EXERCISE INSTRUCTIONS:
Apart from the images, reproduce every record word for word.

Stored records:
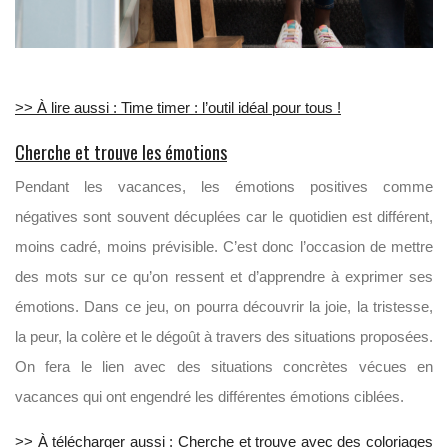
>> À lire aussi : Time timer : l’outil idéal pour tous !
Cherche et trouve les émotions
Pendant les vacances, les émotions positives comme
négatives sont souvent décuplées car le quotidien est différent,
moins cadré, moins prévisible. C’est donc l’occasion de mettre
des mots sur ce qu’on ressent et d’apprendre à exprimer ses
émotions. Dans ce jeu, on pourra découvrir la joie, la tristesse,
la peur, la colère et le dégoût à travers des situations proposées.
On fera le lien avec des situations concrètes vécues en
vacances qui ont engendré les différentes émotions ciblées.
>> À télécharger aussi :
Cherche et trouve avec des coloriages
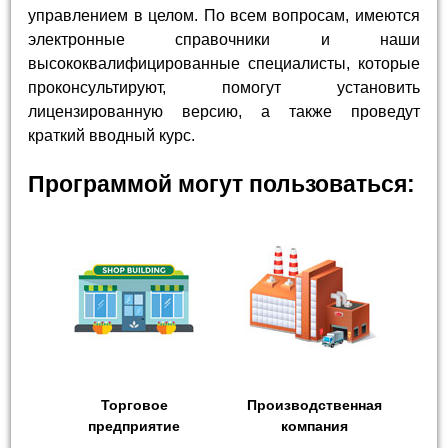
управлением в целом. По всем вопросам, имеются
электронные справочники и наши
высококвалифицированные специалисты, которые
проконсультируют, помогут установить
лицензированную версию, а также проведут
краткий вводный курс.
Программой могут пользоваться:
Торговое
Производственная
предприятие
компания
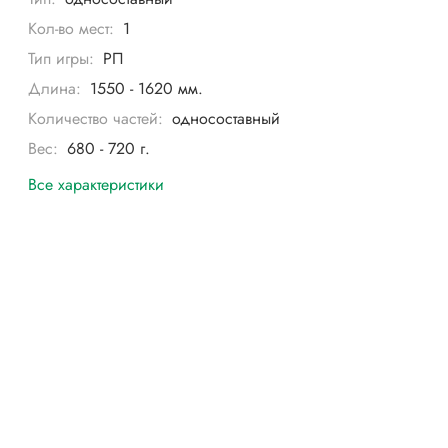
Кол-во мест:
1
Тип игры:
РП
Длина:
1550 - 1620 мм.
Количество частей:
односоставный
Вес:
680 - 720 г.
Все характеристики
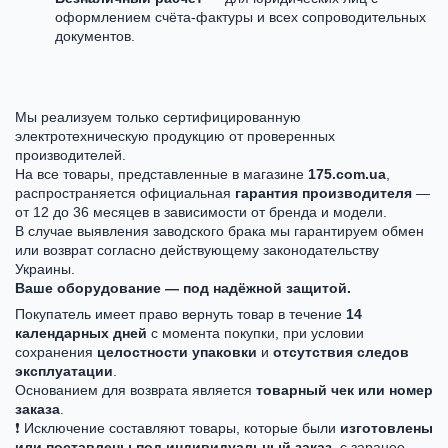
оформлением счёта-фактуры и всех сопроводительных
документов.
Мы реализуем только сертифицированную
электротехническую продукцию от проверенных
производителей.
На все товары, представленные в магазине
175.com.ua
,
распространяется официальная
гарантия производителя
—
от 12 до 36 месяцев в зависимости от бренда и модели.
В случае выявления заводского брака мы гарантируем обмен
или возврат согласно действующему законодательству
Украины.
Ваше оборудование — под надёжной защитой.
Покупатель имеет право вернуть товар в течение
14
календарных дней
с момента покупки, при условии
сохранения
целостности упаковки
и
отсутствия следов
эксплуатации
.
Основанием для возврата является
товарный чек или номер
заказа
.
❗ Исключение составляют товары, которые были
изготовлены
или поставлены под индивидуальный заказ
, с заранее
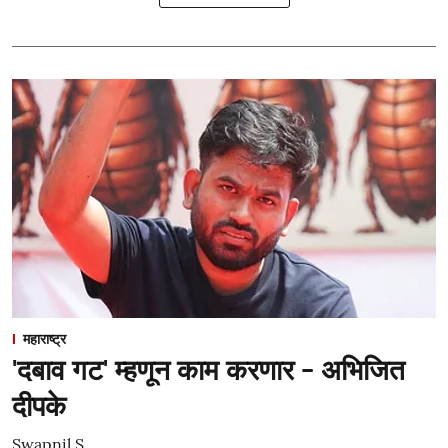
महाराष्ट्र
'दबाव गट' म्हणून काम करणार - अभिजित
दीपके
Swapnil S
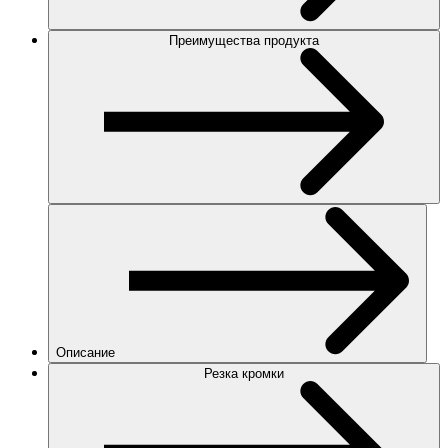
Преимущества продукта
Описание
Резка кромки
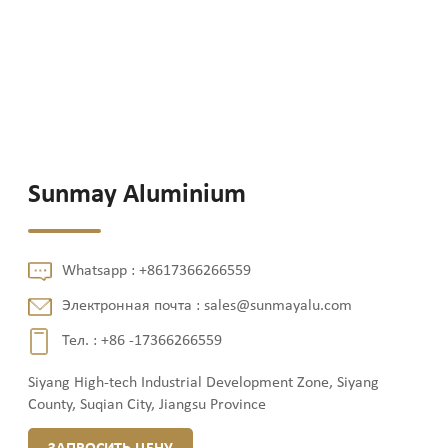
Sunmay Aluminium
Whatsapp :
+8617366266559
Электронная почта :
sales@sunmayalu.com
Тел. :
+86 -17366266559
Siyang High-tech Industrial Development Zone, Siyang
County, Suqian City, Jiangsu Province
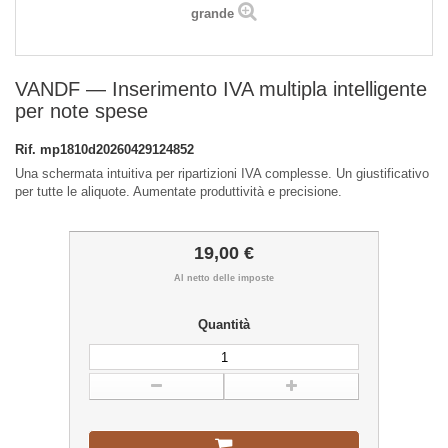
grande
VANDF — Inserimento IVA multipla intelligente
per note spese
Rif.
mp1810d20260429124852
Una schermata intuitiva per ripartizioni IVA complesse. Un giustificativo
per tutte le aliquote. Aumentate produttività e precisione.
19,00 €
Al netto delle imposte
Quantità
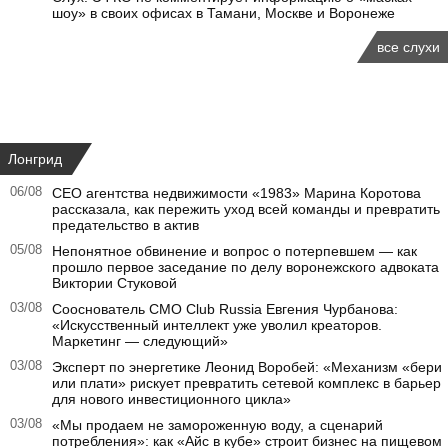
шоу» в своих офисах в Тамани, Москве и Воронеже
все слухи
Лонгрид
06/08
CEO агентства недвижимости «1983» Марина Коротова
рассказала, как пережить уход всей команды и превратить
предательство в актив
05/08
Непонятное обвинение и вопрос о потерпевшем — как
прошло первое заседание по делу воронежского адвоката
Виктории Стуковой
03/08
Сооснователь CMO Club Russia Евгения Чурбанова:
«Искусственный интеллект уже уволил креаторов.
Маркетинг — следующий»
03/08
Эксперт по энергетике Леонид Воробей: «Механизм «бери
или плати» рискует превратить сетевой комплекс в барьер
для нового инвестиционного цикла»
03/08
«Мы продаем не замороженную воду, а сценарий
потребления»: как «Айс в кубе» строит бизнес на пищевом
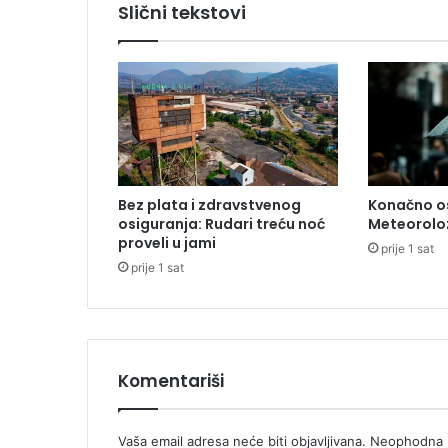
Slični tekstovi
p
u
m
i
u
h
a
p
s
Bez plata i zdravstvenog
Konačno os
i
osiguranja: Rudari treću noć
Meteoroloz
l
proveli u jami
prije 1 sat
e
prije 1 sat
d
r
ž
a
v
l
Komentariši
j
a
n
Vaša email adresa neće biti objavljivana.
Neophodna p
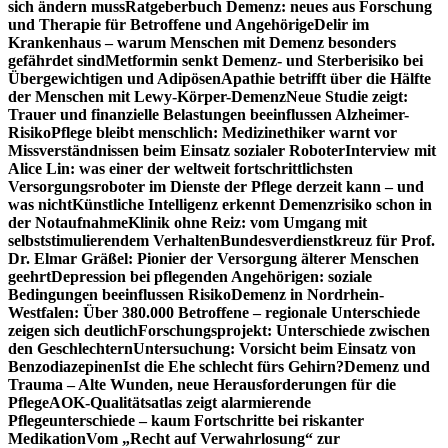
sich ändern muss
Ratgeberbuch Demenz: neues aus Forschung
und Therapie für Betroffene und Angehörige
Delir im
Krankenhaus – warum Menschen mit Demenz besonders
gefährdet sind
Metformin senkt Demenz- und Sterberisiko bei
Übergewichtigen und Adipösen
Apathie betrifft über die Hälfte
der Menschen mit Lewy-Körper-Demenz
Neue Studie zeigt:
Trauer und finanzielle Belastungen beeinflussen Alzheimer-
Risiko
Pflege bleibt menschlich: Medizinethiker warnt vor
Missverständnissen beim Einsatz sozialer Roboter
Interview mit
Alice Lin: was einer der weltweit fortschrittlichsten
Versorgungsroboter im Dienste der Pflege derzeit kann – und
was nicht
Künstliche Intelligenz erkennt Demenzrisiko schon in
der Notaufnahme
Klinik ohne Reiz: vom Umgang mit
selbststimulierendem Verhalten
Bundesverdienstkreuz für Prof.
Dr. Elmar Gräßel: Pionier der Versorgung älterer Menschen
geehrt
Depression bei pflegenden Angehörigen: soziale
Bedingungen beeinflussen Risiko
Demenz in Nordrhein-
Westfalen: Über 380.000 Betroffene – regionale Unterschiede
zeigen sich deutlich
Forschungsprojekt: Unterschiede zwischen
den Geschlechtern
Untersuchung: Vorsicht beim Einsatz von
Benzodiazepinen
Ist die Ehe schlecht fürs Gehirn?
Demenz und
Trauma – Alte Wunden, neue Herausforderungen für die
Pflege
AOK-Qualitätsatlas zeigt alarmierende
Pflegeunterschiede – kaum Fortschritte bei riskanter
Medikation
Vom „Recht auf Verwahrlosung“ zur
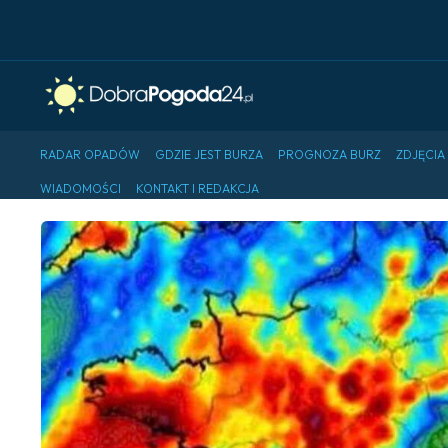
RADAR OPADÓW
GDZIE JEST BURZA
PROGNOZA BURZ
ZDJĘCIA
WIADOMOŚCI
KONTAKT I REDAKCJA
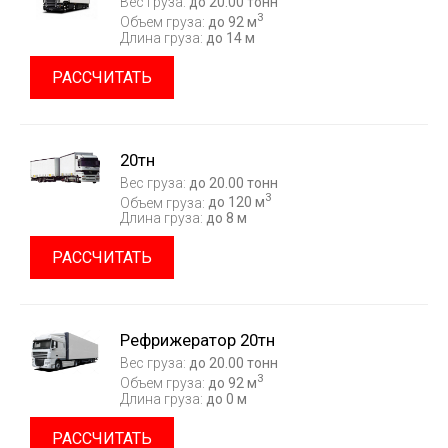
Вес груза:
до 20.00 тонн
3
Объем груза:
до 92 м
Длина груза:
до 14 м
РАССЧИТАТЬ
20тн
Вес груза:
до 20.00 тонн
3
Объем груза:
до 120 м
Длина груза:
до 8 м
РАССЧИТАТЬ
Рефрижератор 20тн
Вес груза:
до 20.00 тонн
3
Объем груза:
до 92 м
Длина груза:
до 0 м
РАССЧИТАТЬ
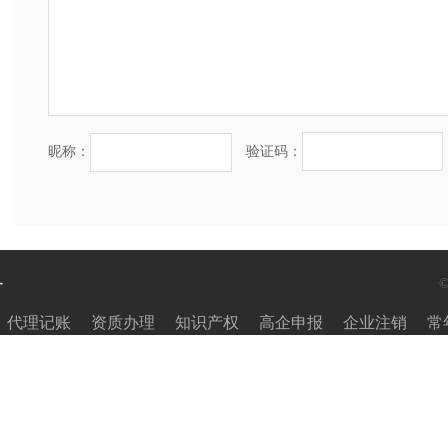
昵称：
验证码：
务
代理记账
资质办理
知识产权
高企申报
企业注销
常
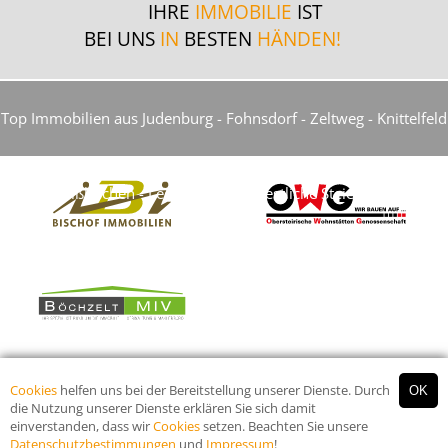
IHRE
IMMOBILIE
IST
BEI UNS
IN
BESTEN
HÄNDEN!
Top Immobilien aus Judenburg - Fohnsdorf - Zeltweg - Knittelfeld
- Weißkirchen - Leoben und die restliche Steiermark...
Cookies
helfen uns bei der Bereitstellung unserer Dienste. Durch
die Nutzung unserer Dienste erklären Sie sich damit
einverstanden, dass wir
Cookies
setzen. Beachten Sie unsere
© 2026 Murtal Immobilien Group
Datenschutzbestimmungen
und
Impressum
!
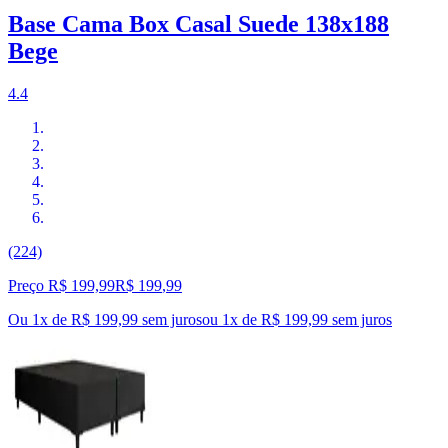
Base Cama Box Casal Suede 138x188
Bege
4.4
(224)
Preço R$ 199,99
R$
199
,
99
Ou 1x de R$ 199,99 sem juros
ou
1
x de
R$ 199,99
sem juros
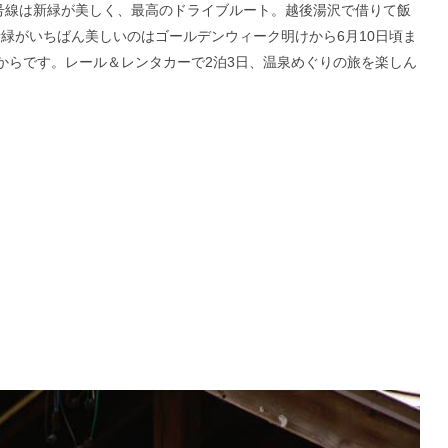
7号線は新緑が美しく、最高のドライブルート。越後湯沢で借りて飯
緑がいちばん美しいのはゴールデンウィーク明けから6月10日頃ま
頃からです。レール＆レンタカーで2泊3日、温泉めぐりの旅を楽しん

ANSWER BOX:
>> À lire aussi : Time timer : l’outil idéal pour tous !
Cherche et trouve les émotions
Pendant les vacances, les émotions positives comme
négatives sont souvent décuplées car le quotidien est différent,
moins cadré, moins prévisible. C’est donc l’occasion de mettre
des mots sur ce qu’on ressent et d’apprendre à exprimer ses
émotions. Dans ce jeu, on pourra découvrir la joie, la tristesse,
la peur, la colère et le dégoût à travers des situations proposées.
On fera le lien avec des situations concrètes vécues en
vacances qui ont engendré les différentes émotions ciblées.
>> À télécharger aussi :
Cherche et trouve avec des coloriages
управлением в целом. По всем вопросам, имеются
электронные справочники и наши
высококвалифицированные специалисты, которые
проконсультируют, помогут установить
лицензированную версию, а также проведут
краткий вводный курс.
Программой могут пользоваться:
Торговое
Производственная
предприятие
компания
Кол-во мест:
1
Тип игры:
РП
Длина:
1550 - 1620 мм.
Количество частей:
односоставный
Вес:
680 - 720 г.
Все характеристики
оформлением счёта-фактуры и всех сопроводительных
документов.
Мы реализуем только сертифицированную
электротехническую продукцию от проверенных
производителей.
На все товары, представленные в магазине
175.com.ua
,
распространяется официальная
гарантия производителя
—
от 12 до 36 месяцев в зависимости от бренда и модели.
В случае выявления заводского брака мы гарантируем обмен
или возврат согласно действующему законодательству
Украины.
Ваше оборудование — под надёжной защитой.
Покупатель имеет право вернуть товар в течение
14
календарных дней
с момента покупки, при условии
сохранения
целостности упаковки
и
отсутствия следов
эксплуатации
.
Основанием для возврата является
товарный чек или номер
заказа
.
❗ Исключение составляют товары, которые были
изготовлены
или поставлены под индивидуальный заказ
, с заранее
महाराष्ट्र
'दबाव गट' म्हणून काम करणार - अभिजित
दीपके
Swapnil S
Преимущества продукта
Описание
Резка кромки
Sunmay Aluminium
Whatsapp :
+8617366266559
Электронная почта :
sales@sunmayalu.com
Тел. :
+86 -17366266559
Siyang High-tech Industrial Development Zone, Siyang
County, Suqian City, Jiangsu Province
grande
VANDF — Inserimento IVA multipla intelligente
per note spese
Rif.
mp1810d20260429124852
Una schermata intuitiva per ripartizioni IVA complesse. Un giustificativo
per tutte le aliquote. Aumentate produttività e precisione.
19,00 €
Al netto delle imposte
Quantità
шоу» в своих офисах в Тамани, Москве и Воронеже
все слухи
Лонгрид
06/08
CEO агентства недвижимости «1983» Марина Коротова
рассказала, как пережить уход всей команды и превратить
предательство в актив
05/08
Непонятное обвинение и вопрос о потерпевшем — как
прошло первое заседание по делу воронежского адвоката
Виктории Стуковой
03/08
Сооснователь CMO Club Russia Евгения Чурбанова:
«Искусственный интеллект уже уволил креаторов.
Маркетинг — следующий»
03/08
Эксперт по энергетике Леонид Воробей: «Механизм «бери
или плати» рискует превратить сетевой комплекс в барьер
для нового инвестиционного цикла»
03/08
«Мы продаем не замороженную воду, а сценарий
потребления»: как «Айс в кубе» строит бизнес на пищевом
Slični tekstovi
p
u
m
i
u
h
a
p
s
Bez plata i zdravstvenog
Konačno os
i
osiguranja: Rudari treću noć
Meteoroloz
l
proveli u jami
prije 1 sat
e
prije 1 sat
d
r
ž
a
v
l
Komentariši
j
a
n
Vaša email adresa neće biti objavljivana.
Neophodna p
sich ändern muss
Ratgeberbuch Demenz: neues aus Forschung
und Therapie für Betroffene und Angehörige
Delir im
Krankenhaus – warum Menschen mit Demenz besonders
gefährdet sind
Metformin senkt Demenz- und Sterberisiko bei
Übergewichtigen und Adipösen
Apathie betrifft über die Hälfte
der Menschen mit Lewy-Körper-Demenz
Neue Studie zeigt:
Trauer und finanzielle Belastungen beeinflussen Alzheimer-
Risiko
Pflege bleibt menschlich: Medizinethiker warnt vor
Missverständnissen beim Einsatz sozialer Roboter
Interview mit
Alice Lin: was einer der weltweit fortschrittlichsten
Versorgungsroboter im Dienste der Pflege derzeit kann – und
was nicht
Künstliche Intelligenz erkennt Demenzrisiko schon in
der Notaufnahme
Klinik ohne Reiz: vom Umgang mit
selbststimulierendem Verhalten
Bundesverdienstkreuz für Prof.
Dr. Elmar Gräßel: Pionier der Versorgung älterer Menschen
geehrt
Depression bei pflegenden Angehörigen: soziale
Bedingungen beeinflussen Risiko
Demenz in Nordrhein-
Westfalen: Über 380.000 Betroffene – regionale Unterschiede
zeigen sich deutlich
Forschungsprojekt: Unterschiede zwischen
den Geschlechtern
Untersuchung: Vorsicht beim Einsatz von
Benzodiazepinen
Ist die Ehe schlecht fürs Gehirn?
Demenz und
Trauma – Alte Wunden, neue Herausforderungen für die
Pflege
AOK-Qualitätsatlas zeigt alarmierende
Pflegeunterschiede – kaum Fortschritte bei riskanter
Medikation
Vom „Recht auf Verwahrlosung“ zur
RADAR OPADÓW
GDZIE JEST BURZA
PROGNOZA BURZ
ZDJĘCIA
WIADOMOŚCI
KONTAKT I REDAKCJA
Вес груза:
до 20.00 тонн
3
Объем груза:
до 92 м
Длина груза:
до 14 м
РАССЧИТАТЬ
20тн
Вес груза:
до 20.00 тонн
3
Объем груза:
до 120 м
Длина груза:
до 8 м
РАССЧИТАТЬ
Рефрижератор 20тн
Вес груза:
до 20.00 тонн
3
Объем груза:
до 92 м
Длина груза:
до 0 м
РАССЧИТАТЬ
昵称：
验证码：
务
代理记账
资质办理
知识产权
高企申报
企业注销
常
IHRE
IMMOBILIE
IST
BEI UNS
IN
BESTEN
HÄNDEN!
Top Immobilien aus Judenburg - Fohnsdorf - Zeltweg - Knittelfeld
- Weißkirchen - Leoben und die restliche Steiermark...
Cookies
helfen uns bei der Bereitstellung unserer Dienste. Durch
die Nutzung unserer Dienste erklären Sie sich damit
einverstanden, dass wir
Cookies
setzen. Beachten Sie unsere
© 2026 Murtal Immobilien Group
Datenschutzbestimmungen
und
Impressum
!
Base Cama Box Casal Suede 138x188
Bege
4.4
(224)
Preço R$ 199,99
R$
199
,
99
Ou 1x de R$ 199,99 sem juros
ou
1
x de
R$ 199,99
sem juros
7号線は新緑が美しく、最高のドライブルート。越後湯沢で借りて飯
緑がいちばん美しいのはゴールデンウィーク明けから6月10日頃ま
頃からです。レール＆レンタカーで2泊3日、温泉めぐりの旅を楽しん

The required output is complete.